Georgia23Georgia23 Member Posts: 6 Listener
Hi, , I need some advice. I don't know who to ask. I ve tried explaining it to my dad but he doesn't seem to grasp and understand it. Ever since I was a child I have mild learning difficulty. It really effects my understanding when reading and listening everyday. I had learning support throughout my education.  I'm no longer in education and working but I'm planning on going to university to follow my passion. I want to go into acting but my learning difficulty is holding me back as with acting you read a lot of monologues and scripts and have to understand them but this is what I find difficult. I want to improve my understanding but I don't know how and so I was wondering if someone can help me! 

Replies

  • janer1967janer1967 Community champion Posts: 5,144 Disability Gamechanger
    Hi and welcome to the community great to have you on board.

    I don't really have any experience with learning difficulties but I am sure there will be other members who can advise.

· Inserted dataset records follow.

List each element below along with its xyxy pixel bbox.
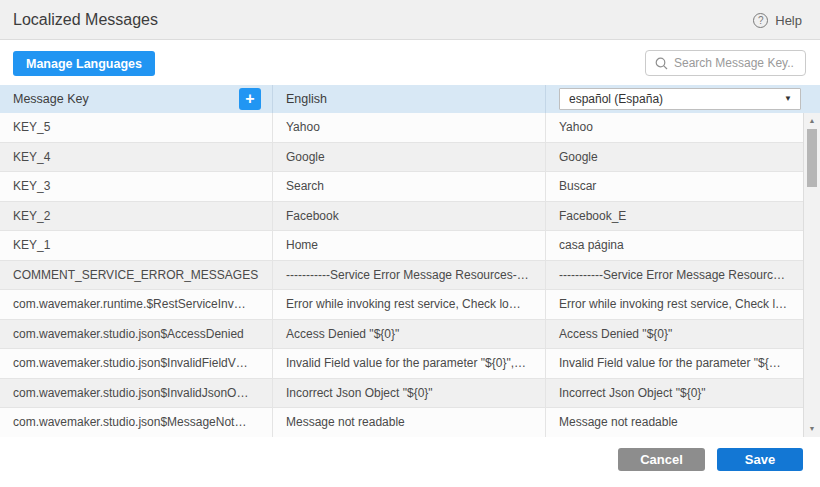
table-row: com.wavemaker.studio.json$MessageNot… Me…: [0, 408, 803, 437]
english-cell[interactable]: Search: [272, 172, 545, 202]
language-select[interactable]: español (España) ▼: [559, 88, 801, 110]
table-row: KEY_1 Home casa página: [0, 231, 803, 261]
message-key-cell: com.wavemaker.studio.json$InvalidJsonO…: [0, 379, 272, 409]
translation-cell[interactable]: Buscar: [545, 172, 803, 202]
column-header-english: English: [272, 85, 545, 113]
localized-messages-dialog: Localized Messages ? Help Manage Languag…: [0, 0, 820, 487]
toolbar: Manage Languages: [0, 41, 820, 85]
translation-cell[interactable]: Message not readable: [545, 408, 803, 437]
search-input[interactable]: [674, 56, 794, 70]
translation-cell[interactable]: Incorrect Json Object "${0}": [545, 379, 803, 409]
save-button[interactable]: Save: [717, 448, 803, 471]
english-cell[interactable]: Home: [272, 231, 545, 261]
message-key-cell: com.wavemaker.studio.json$AccessDenied: [0, 320, 272, 350]
translation-cell[interactable]: Facebook_E: [545, 202, 803, 232]
scroll-down-icon[interactable]: ▼: [804, 421, 820, 437]
translation-cell[interactable]: Access Denied "${0}": [545, 320, 803, 350]
translation-cell[interactable]: Google: [545, 143, 803, 173]
table-row: KEY_5 Yahoo Yahoo: [0, 113, 803, 143]
table-row: com.wavemaker.studio.json$InvalidJsonO… …: [0, 379, 803, 409]
dialog-footer: Cancel Save: [0, 437, 820, 487]
table-row: com.wavemaker.runtime.$RestServiceInv… E…: [0, 290, 803, 320]
english-cell[interactable]: Error while invoking rest service, Check…: [272, 290, 545, 320]
message-key-cell: com.wavemaker.studio.json$MessageNot…: [0, 408, 272, 437]
message-key-cell: KEY_5: [0, 113, 272, 143]
question-circle-icon: ?: [753, 13, 768, 28]
vertical-scrollbar[interactable]: ▲ ▼: [803, 113, 820, 437]
translation-cell[interactable]: Error while invoking rest service, Check…: [545, 290, 803, 320]
translation-cell[interactable]: -----------Service Error Message Resourc…: [545, 261, 803, 291]
message-key-label: Message Key: [13, 92, 89, 106]
cancel-button[interactable]: Cancel: [618, 448, 705, 471]
message-key-cell: KEY_2: [0, 202, 272, 232]
message-key-cell: COMMENT_SERVICE_ERROR_MESSAGES: [0, 261, 272, 291]
column-header-message-key: Message Key +: [0, 85, 272, 113]
help-button[interactable]: ? Help: [753, 0, 802, 40]
table-row: KEY_2 Facebook Facebook_E: [0, 202, 803, 232]
english-cell[interactable]: Incorrect Json Object "${0}": [272, 379, 545, 409]
column-header-language: español (España) ▼: [545, 85, 820, 113]
title-bar: Localized Messages ? Help: [0, 0, 820, 40]
language-select-value: español (España): [569, 85, 784, 113]
table-row: COMMENT_SERVICE_ERROR_MESSAGES ---------…: [0, 261, 803, 291]
english-cell[interactable]: -----------Service Error Message Resourc…: [272, 261, 545, 291]
messages-table-body: KEY_5 Yahoo Yahoo KEY_4 Google Google KE…: [0, 113, 803, 437]
english-cell[interactable]: Yahoo: [272, 113, 545, 143]
message-key-cell: com.wavemaker.runtime.$RestServiceInv…: [0, 290, 272, 320]
message-key-cell: KEY_4: [0, 143, 272, 173]
translation-cell[interactable]: Invalid Field value for the parameter "$…: [545, 349, 803, 379]
search-icon: [655, 57, 668, 70]
english-label: English: [286, 92, 327, 106]
scrollbar-thumb[interactable]: [807, 129, 817, 187]
english-cell[interactable]: Invalid Field value for the parameter "$…: [272, 349, 545, 379]
translation-cell[interactable]: casa página: [545, 231, 803, 261]
chevron-down-icon: ▼: [784, 85, 792, 113]
table-row: KEY_4 Google Google: [0, 143, 803, 173]
english-cell[interactable]: Google: [272, 143, 545, 173]
english-cell[interactable]: Access Denied "${0}": [272, 320, 545, 350]
table-row: KEY_3 Search Buscar: [0, 172, 803, 202]
translation-cell[interactable]: Yahoo: [545, 113, 803, 143]
message-key-cell: KEY_3: [0, 172, 272, 202]
add-message-key-button[interactable]: +: [239, 88, 261, 110]
search-box: [645, 50, 806, 76]
page-title: Localized Messages: [13, 0, 158, 40]
message-key-cell: KEY_1: [0, 231, 272, 261]
english-cell[interactable]: Message not readable: [272, 408, 545, 437]
table-header: Message Key + English español (España) ▼: [0, 85, 820, 113]
english-cell[interactable]: Facebook: [272, 202, 545, 232]
manage-languages-button[interactable]: Manage Languages: [13, 51, 155, 76]
table-row: com.wavemaker.studio.json$InvalidFieldV……: [0, 349, 803, 379]
table-row: com.wavemaker.studio.json$AccessDenied A…: [0, 320, 803, 350]
message-key-cell: com.wavemaker.studio.json$InvalidFieldV…: [0, 349, 272, 379]
scroll-up-icon[interactable]: ▲: [804, 113, 820, 129]
help-label: Help: [775, 13, 802, 28]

    Have you spoken to your \GP about this as they may be able to out you in touch with suitable services or maybe social servces
  • Georgia23Georgia23 Member Posts: 6 Listener
    Hi, No I haven't spoken to my GP/ doctor as I don't really want to ask them at this time with this virus but also I'm 23 so i don't think social services would be able to help me but thank you anyway. 
  • janer1967janer1967 Community champion Posts: 5,144 Disability Gamechanger
    There is adult social services and you could just speak to your Gp over the phone or even the receptionist to ask any advice or maybe a library have details 
  • dolfrogdolfrog Member Posts: 427 Pioneering
    Georgia23 said:
    Hi, , I need some advice. I don't know who to ask. I ve tried explaining it to my dad but he doesn't seem to grasp and understand it. Ever since I was a child I have mild learning difficulty. It really effects my understanding when reading and listening everyday. I had learning support throughout my education.  I'm no longer in education and working but I'm planning on going to university to follow my passion. I want to go into acting but my learning difficulty is holding me back as with acting you read a lot of monologues and scripts and have to understand them but this is what I find difficult. I want to improve my understanding but I don't know how and so I was wondering if someone can help me! 
    You may have "Auditory Process Disorder" which is a listening disability, the brain having problems processing what the ears hear. There are 4 types of Auditory Processing Disorder Temporal, Speech in Noise, Amblyaudia, and Spatial 
    1) The Temporal type of Auditory processing Disorder (APD) is about having problems processing the gaps between the sounds that the ears hear, which can include the gaps between words in rapid speech. It is also the main underlying cognitive cause of the developmental dyslexia symptom.
    2) Speech in Noise is about having problems processing a target sound when there are low levels of background noise.
    3) Amblyaudia is about the brain processing better what one ear hears better then how it processes what the other ear hears.
    4) Spatial Auditory Processing Disorder is about the brain not being able to identify the location of a sound source. 

    I have the Temporal type of APD, which about having problems processing the gaps between sounds, which can the gaps between words in rapid speech, when others talk too fast for me to process what is being said, and it is the underlying cause of my dyslexia. I am not able to use phonics, and i have problems phonetically sounding out new words from text, i have to ear someone else say the word a few times to help me pronounce the whole word correctly. I sometimes guess who to say a word and on many occasions i have got the pronounciation really wrong.
    I have to break text down into smaller more manageable chunks using a word processor, using multi coloured fonts and using a new line for new sentences. Most word processors have a good speel check option included, which help correct my spelling mistakes.
    I also use Evernote to help me create reminders and, and some worked texts which i can use when I want to explain something.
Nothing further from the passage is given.